Thought 1a is that this is a good illustration of how many observations you need to tell things apart when they’re really close. If I asked you how many times you’d have to flip a coin to tell if it were 61% biased versus 63% biased, I don’t think many people would say ‘about 5000 times’. Translated to the power rankings issue, if we assume that ESPN is truly 61% accurate while FBO is truly 63% accurate, a typical statistical test wouldn’t say FBO is significantly better until about 20 seasons of data were collected.
Second, this should make an important point about the uncertainty (or noise) in football. If you take the mental shortcut that ESPN’s rankings are ‘common sense’ and FBO’s are ‘fancy stats’, then you would think that between them they would have a pretty good sense of who should win. Yet the better team only wins 63% of the time. In other words, games that could be construed as upsets happen over a third of the time. That’s a ton of upsets.
Third – the first comment on the post mentions home field advantage (I believe it could be translated to “I think this post would be greatly improved by taking home field advantage into consideration”). Over a decent chunk of time, the home team in the NFL wins about 56% of games. So obviously these ratings do better than just picking the home team to win every game. But it’s also true that taking home field into account would help; a team with home field advantage should beat a slightly better team, which would not be predicted by that post’s analysis. My Luigi model has picked the correct winner about 67% of the time, I believe, using a rating along with home field. So you can do better, but it isn’t a giant improvement.
Finally, the second comment is an interesting one.

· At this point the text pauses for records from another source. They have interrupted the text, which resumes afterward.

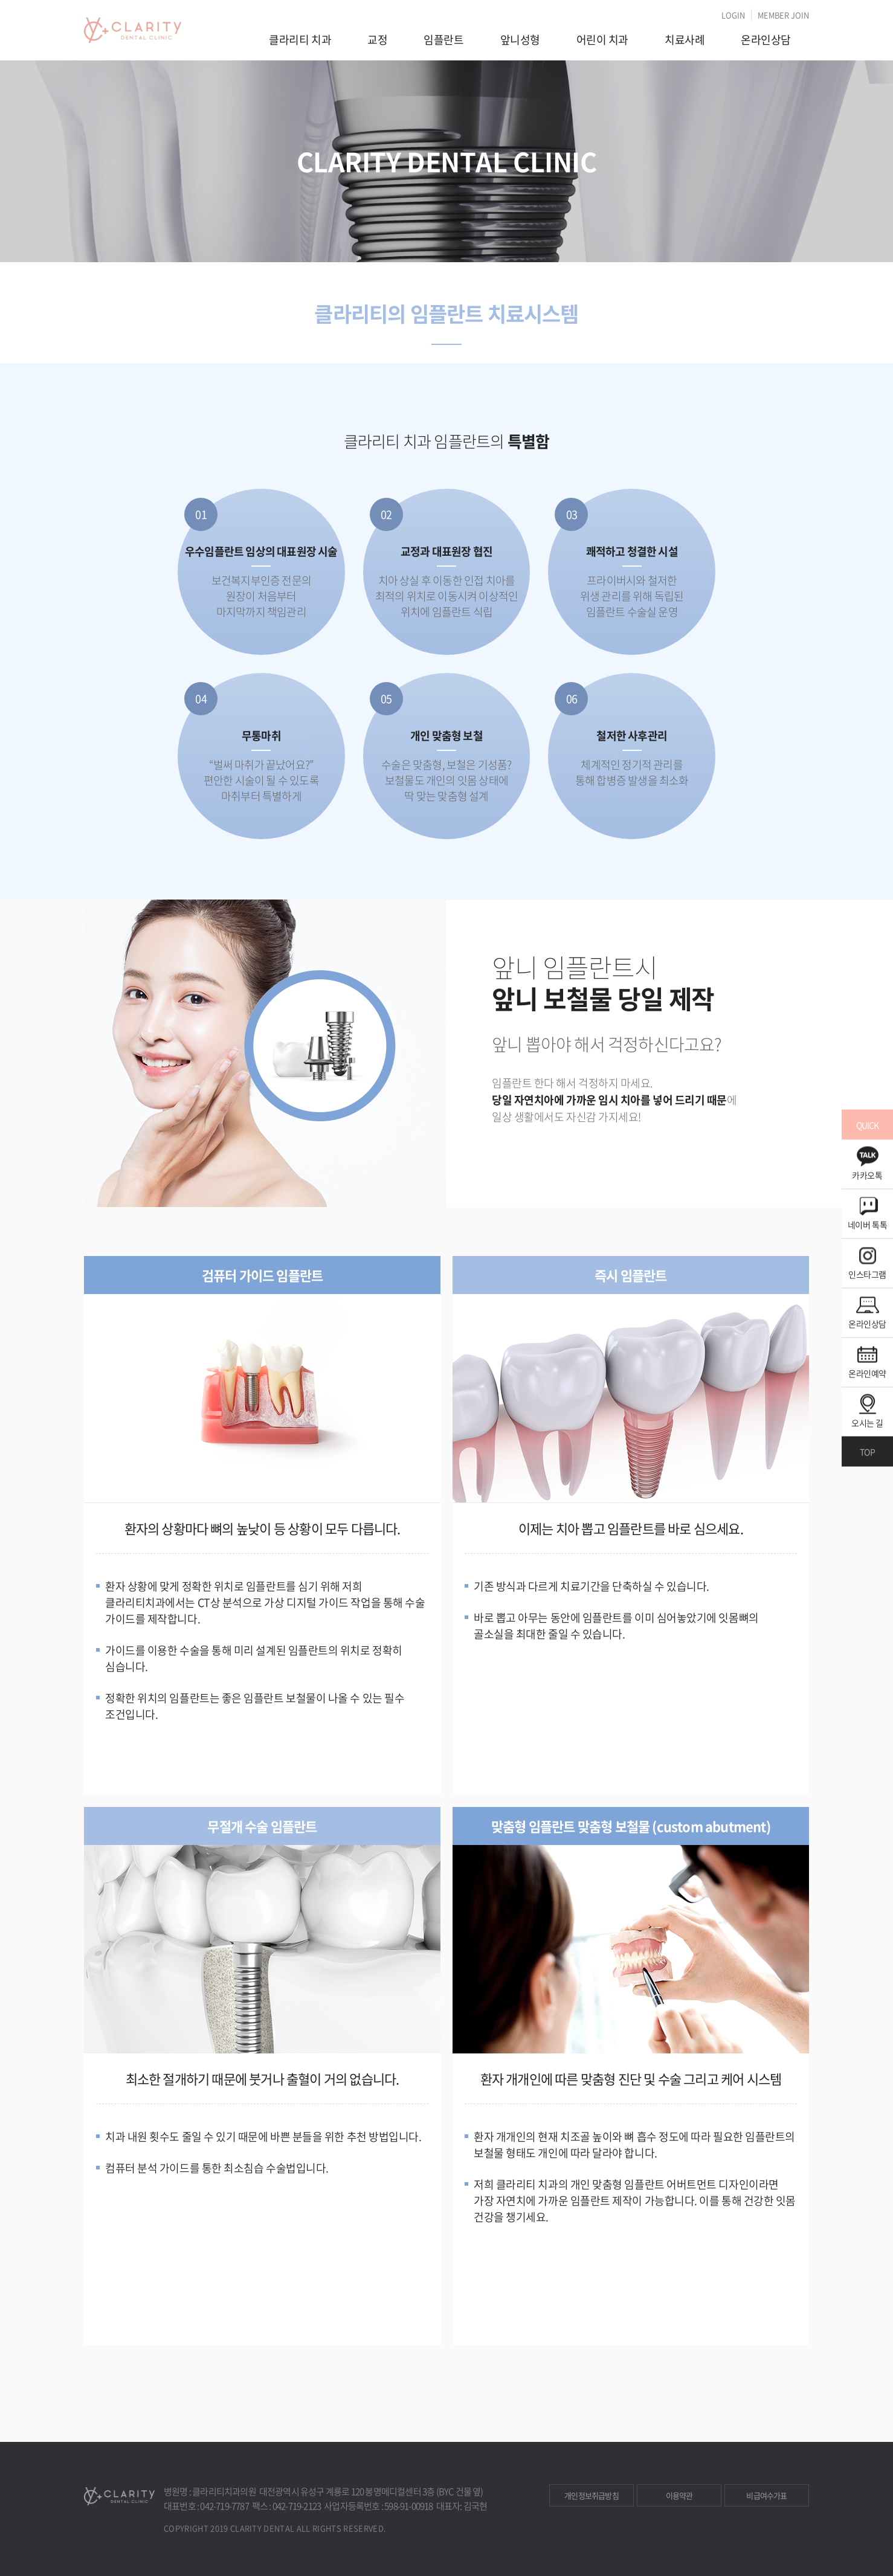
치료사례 (684, 39)
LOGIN (733, 15)
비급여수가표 (766, 2495)
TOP (867, 1452)
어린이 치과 (602, 39)
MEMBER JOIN (783, 15)
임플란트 (443, 39)
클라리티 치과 (300, 39)
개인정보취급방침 (591, 2495)
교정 (377, 39)
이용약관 (679, 2495)
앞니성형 (520, 39)
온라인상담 (766, 39)
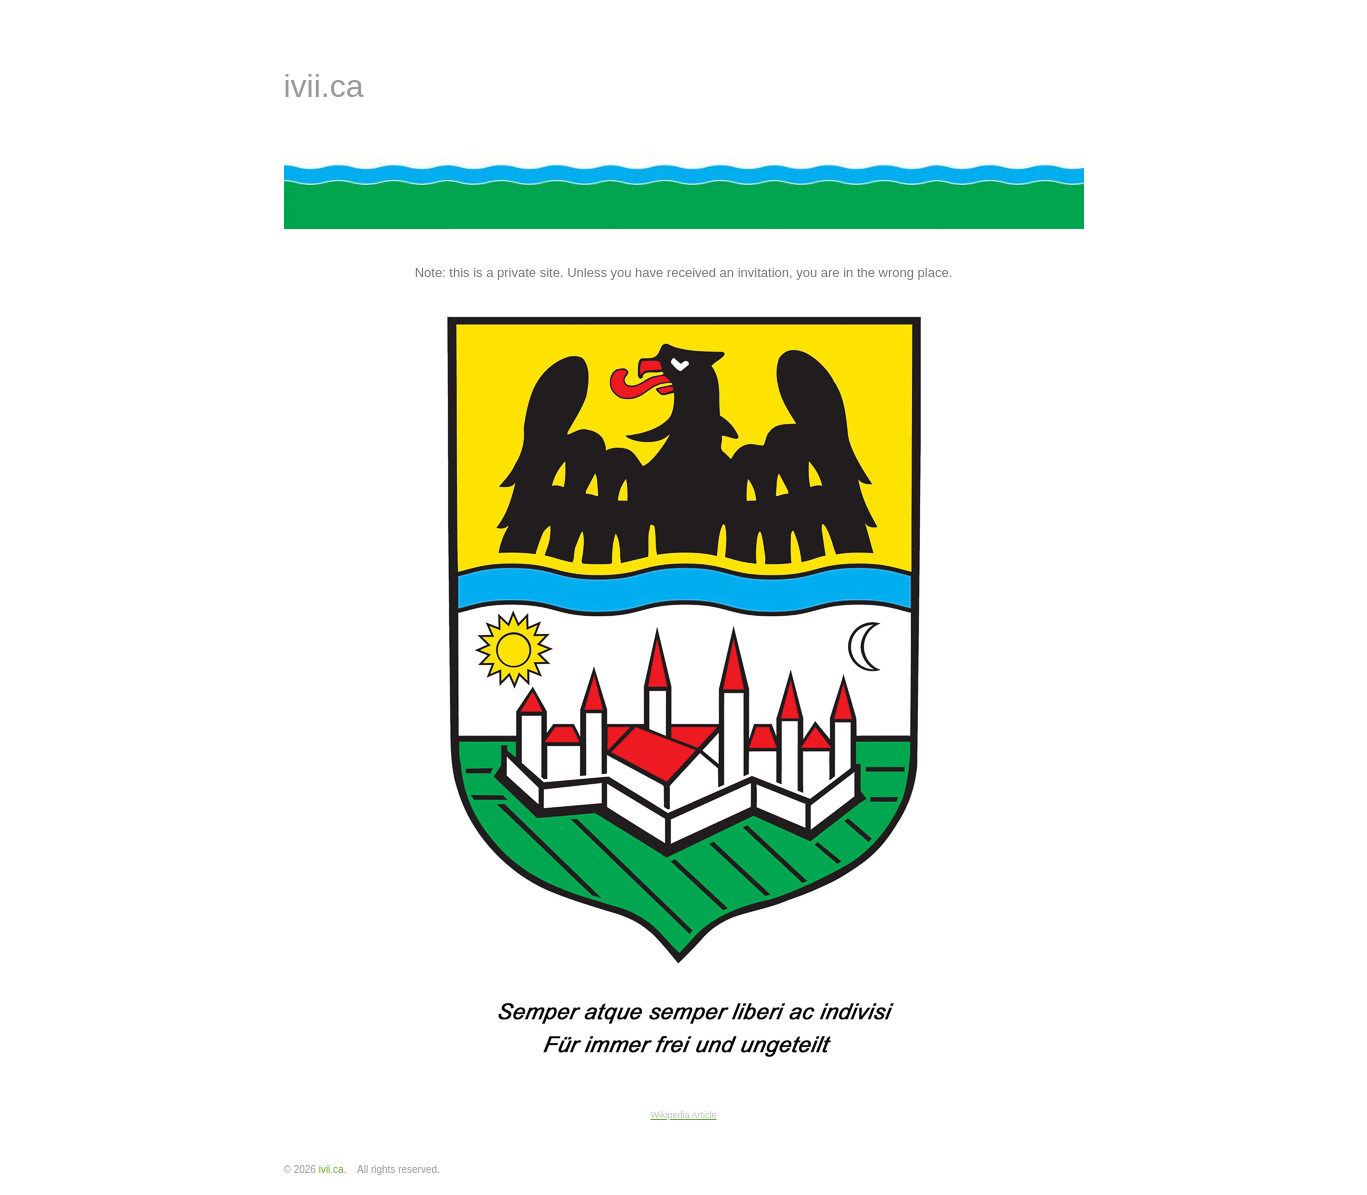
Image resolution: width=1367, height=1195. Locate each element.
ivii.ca (324, 86)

It says that one would imagine that ESPN and FBO agree a fair amount of the time, and being right or wrong in that instance isn’t a big deal; no one predicted (or would reasonably predict) the Cardinals-Patriots upset, for instance. So wouldn’t it be better or more informative to look at which method does better when they disagree? I’ve seen suggestions like that before in various circumstances, and it sounds like a reasonable one. But today I realized that it’s meaningless because you can’t find out anything besides what you already know.
Let’s say for the sake of illustration that the commenter is right and ESPN and FBO agree about 80% of the time. And let’s say those games are generally a bit ‘easier’ than other games, so each method is right 67% of the time. ESPN and FBO have to have the same record in those games since they agree. So out of 1000 games, they agree on 800 and both go 536-264. That leaves 200 games where they disagree. But we know that overall ESPN was 61.8% and FBO was 63.3%. In 1000 games total, that means ESPN went 618-382 while FBO went 633-367. If we take away their record in the 800 agreed-upon games from their record in the 1000 total games, we see that ESPN went 82-118 while FBO went 97-103 in the 200 disagreed games. Or, ESPN was 41% while FBO was 48.5%. In other words, FBO was better, but we already knew that from the overall record. And while the difference looks larger now than it did before (FBO is ahead by 7.5% instead of 1.5%) it’s in a smaller batch of games (200 versus 1000), so we still can’t be sure that FBO is significantly better.
The size of that difference will also depend on how many games they actually agree on and how accurate the methods are in those agreed-upon games. If they actually only agree 60% of the time and are 63% accurate in those games, then ESPN is 240-160 in disagreed games while FBO is 255-145, or 60% versus 64%. The difference is smaller now, and still not significant.
So, commenter Chase was sort of on to something by saying we should look at the games where the two methods disagree; doing so will likely make the better method look better. But does that tell us anything that we didn’t already know? FBO came out a tiny bit better, and if we were to limit ourselves they would still look a bit better. In either case we would need far more games than we currently have to confidently say that FBO creates better rankings than ESPN. And once we had those games, what would we conclude? FBO does a little bit better, which, again, we already knew.